Alabamians should follow Governor Kay Ivey, and Senate Pro Tempore Sen. Del Marsh, by voting yes on Ballot Amendment One, for the State Appointed School Board. Let me begin by discussing the magnitude, criticality, and significance, why this education bill must favorably pass.

First, let’s talk about the current world, in which we live, and how blessed that we all are, to live in the greatest nation on the planet. The United States of America. Many people often ask, why are these active duty airmen, and their families so special? An exemplary example, and the correct answer, is when U.S. Air Force airmen, and Space Force military members, raise their hands, and they pledge, to make the ultimate, sacrifice for our country. Not everyone, is willing to give their lives, for our nation.

The reasons they are so special, is because they, have been entrusted with the heaviest burdens, and most critical missions, in the protections and defense of our nation, allies, earth and space. This can’t be done without top education and training, along with trust.

Many of our top adversaries, are North Korea, China and Russia. Some are trying, to gain and surpass our military advantages on earth, and in space.

The best people, best education entities, most effective hardware, and the fastest software systems, have allowed our country, to be number one, on earth and the top leaders in space. By being the most effective Air Force and Space Force through, overwhelming dominance, and unarguable superiority in the air, space and cyberspace. With the ultimate goal to fly, fight, and win.

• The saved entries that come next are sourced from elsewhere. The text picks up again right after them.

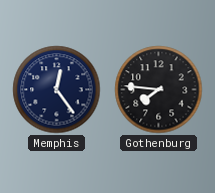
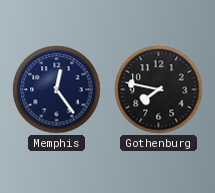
Gothenburg: 7:46 -> 7:47
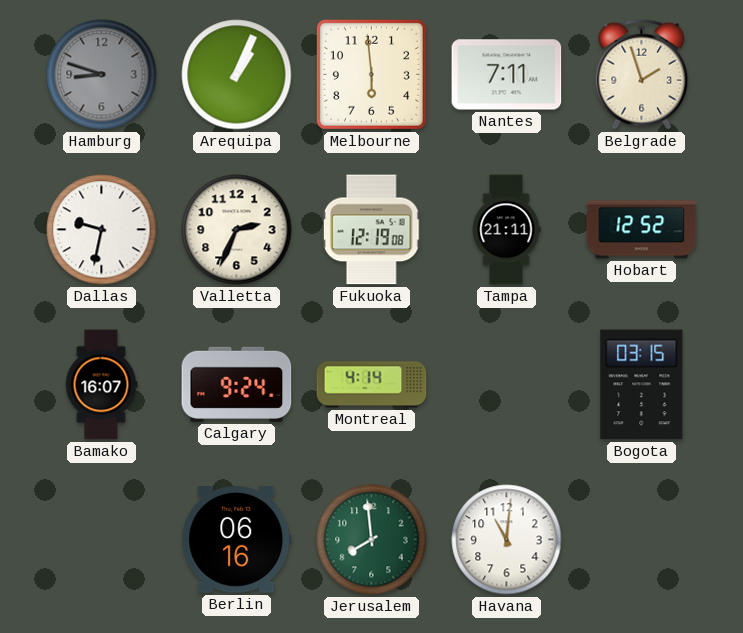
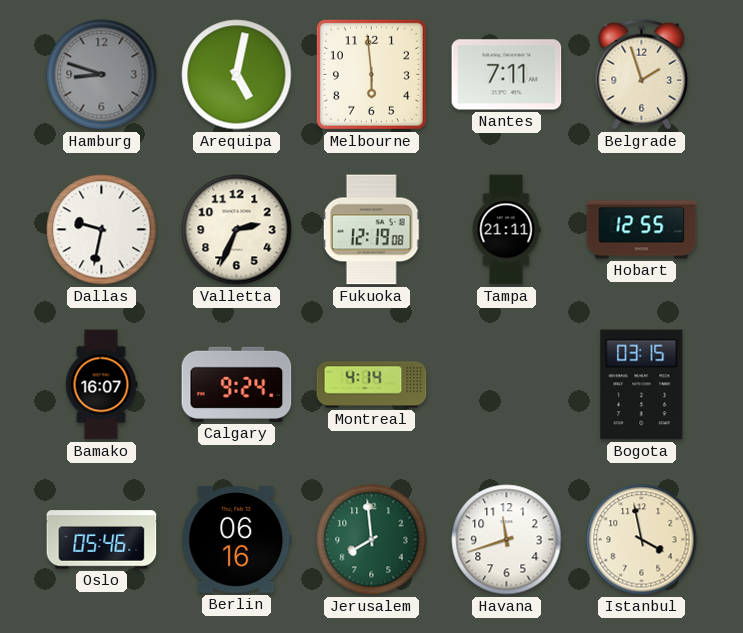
Arequipa: 1:04 -> 5:02
Hobart: 12:52 -> 12:55
Oslo: none -> 05:46
Havana: 11:01 -> 11:42
Istanbul: none -> 3:58
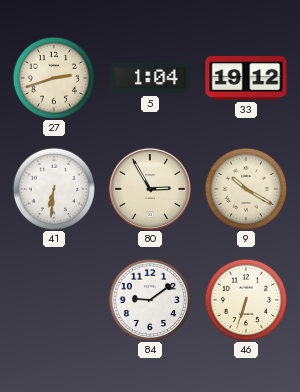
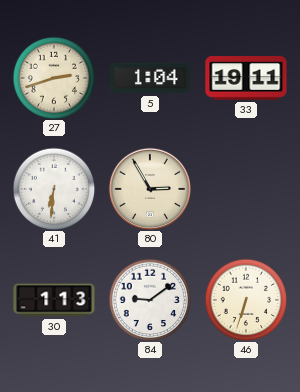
33: 19:12 -> 19:11
9: 10:20 -> none
30: none -> 1:13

Our missions are national, international, earth and space, which includes cyberspace, Low Earth Orbit, Geo-Stationary Orbit, Medium Earth Orbit and Highly Elliptical Orbit.


Many of us take for granted, the numerous conveniences that space, provide us daily, such as Global Positioning Systems, Satellite Radio, Banking, Drones, Commerce, America’s Defense, Weather, Mapping, Telecommunications, Environmental Data, Research and National Defense Strategy Policies.

Our Secretary of the Air Force Barbara Barrett, by becoming the leader of two military services, and in my estimation; unarguably she is, one the most powerful persons, on earth, and in space.

Last week, again Madam Secretary Barrett, mentioned, our Air Force wants top- notch education for military families. Madam Secretary discussed, most assets in space are defenseless. Our Space Force, will surely have to use education, to determine the space weaponry that must be developed and utilized.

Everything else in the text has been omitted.